(Problem details)
After locating the line with "effectiveness and delivering better" in the data that follows, return it and every later line exactly, up to and including the line with "uniform pressure across".

########################################

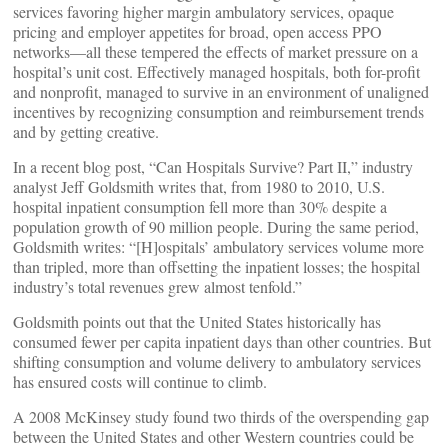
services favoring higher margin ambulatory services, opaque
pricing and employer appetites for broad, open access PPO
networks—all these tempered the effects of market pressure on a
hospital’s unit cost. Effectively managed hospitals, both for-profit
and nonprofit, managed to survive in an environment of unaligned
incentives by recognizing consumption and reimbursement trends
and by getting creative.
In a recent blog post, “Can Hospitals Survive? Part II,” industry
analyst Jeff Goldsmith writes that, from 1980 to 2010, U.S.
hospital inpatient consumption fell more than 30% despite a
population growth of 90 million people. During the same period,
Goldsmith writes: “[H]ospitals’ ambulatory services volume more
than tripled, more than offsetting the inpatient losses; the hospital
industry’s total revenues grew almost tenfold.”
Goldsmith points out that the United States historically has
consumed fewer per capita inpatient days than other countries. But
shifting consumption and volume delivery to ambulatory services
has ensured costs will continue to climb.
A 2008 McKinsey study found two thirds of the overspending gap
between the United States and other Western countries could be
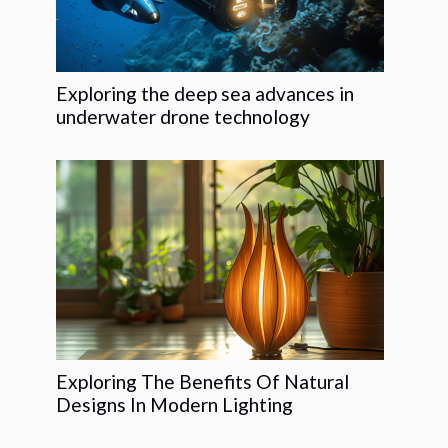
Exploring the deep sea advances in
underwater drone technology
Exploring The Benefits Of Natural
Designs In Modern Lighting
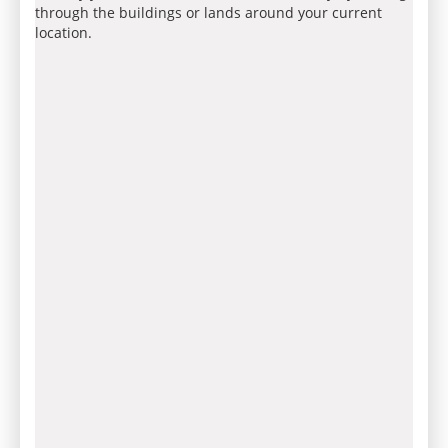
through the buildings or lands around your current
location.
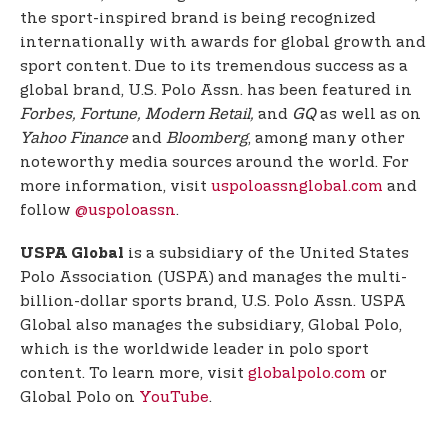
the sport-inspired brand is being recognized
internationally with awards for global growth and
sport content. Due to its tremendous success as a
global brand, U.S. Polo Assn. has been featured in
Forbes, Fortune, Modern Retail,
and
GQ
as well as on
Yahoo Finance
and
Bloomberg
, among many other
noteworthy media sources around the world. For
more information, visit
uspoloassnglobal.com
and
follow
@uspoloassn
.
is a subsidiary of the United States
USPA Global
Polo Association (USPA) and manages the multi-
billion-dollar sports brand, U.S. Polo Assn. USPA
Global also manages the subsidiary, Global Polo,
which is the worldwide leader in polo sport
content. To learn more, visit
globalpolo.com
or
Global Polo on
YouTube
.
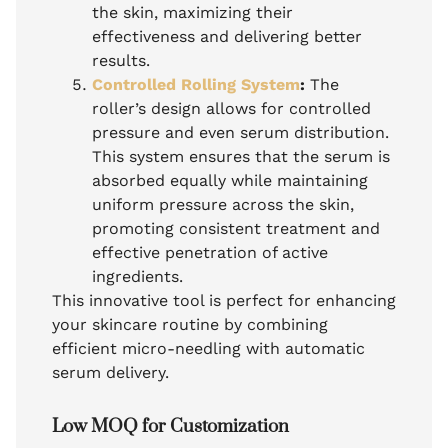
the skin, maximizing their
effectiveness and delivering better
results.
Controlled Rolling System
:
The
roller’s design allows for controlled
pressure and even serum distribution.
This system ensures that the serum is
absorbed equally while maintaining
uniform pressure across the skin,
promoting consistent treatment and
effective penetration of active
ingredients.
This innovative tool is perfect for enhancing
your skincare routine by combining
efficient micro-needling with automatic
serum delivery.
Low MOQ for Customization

########################################

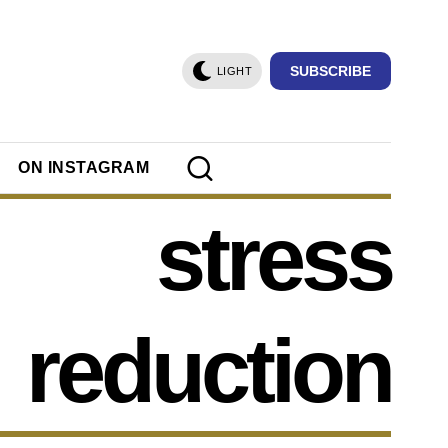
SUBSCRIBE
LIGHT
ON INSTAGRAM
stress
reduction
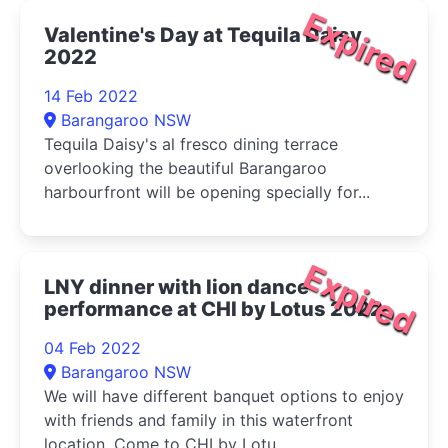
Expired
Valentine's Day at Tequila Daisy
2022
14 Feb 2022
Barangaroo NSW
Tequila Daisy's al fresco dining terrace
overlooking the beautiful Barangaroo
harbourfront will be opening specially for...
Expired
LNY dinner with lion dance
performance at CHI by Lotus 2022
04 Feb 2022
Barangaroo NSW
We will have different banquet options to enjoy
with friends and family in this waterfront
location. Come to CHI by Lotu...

########################################

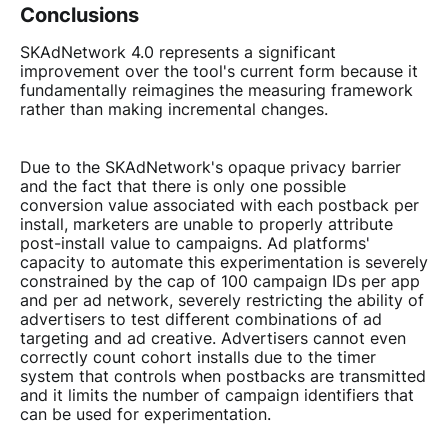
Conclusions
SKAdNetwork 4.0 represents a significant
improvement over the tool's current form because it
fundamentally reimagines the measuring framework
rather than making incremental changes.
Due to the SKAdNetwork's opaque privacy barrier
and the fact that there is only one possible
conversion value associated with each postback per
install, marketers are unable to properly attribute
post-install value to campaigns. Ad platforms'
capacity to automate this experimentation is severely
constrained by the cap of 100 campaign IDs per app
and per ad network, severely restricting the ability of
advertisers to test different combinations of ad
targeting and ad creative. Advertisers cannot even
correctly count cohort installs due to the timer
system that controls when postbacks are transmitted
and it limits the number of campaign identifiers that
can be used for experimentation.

########################################

(Solution to this problem)
effectiveness and delivering better
results.
Controlled Rolling System
:
The
roller’s design allows for controlled
pressure and even serum distribution.
This system ensures that the serum is
absorbed equally while maintaining
uniform pressure across the skin,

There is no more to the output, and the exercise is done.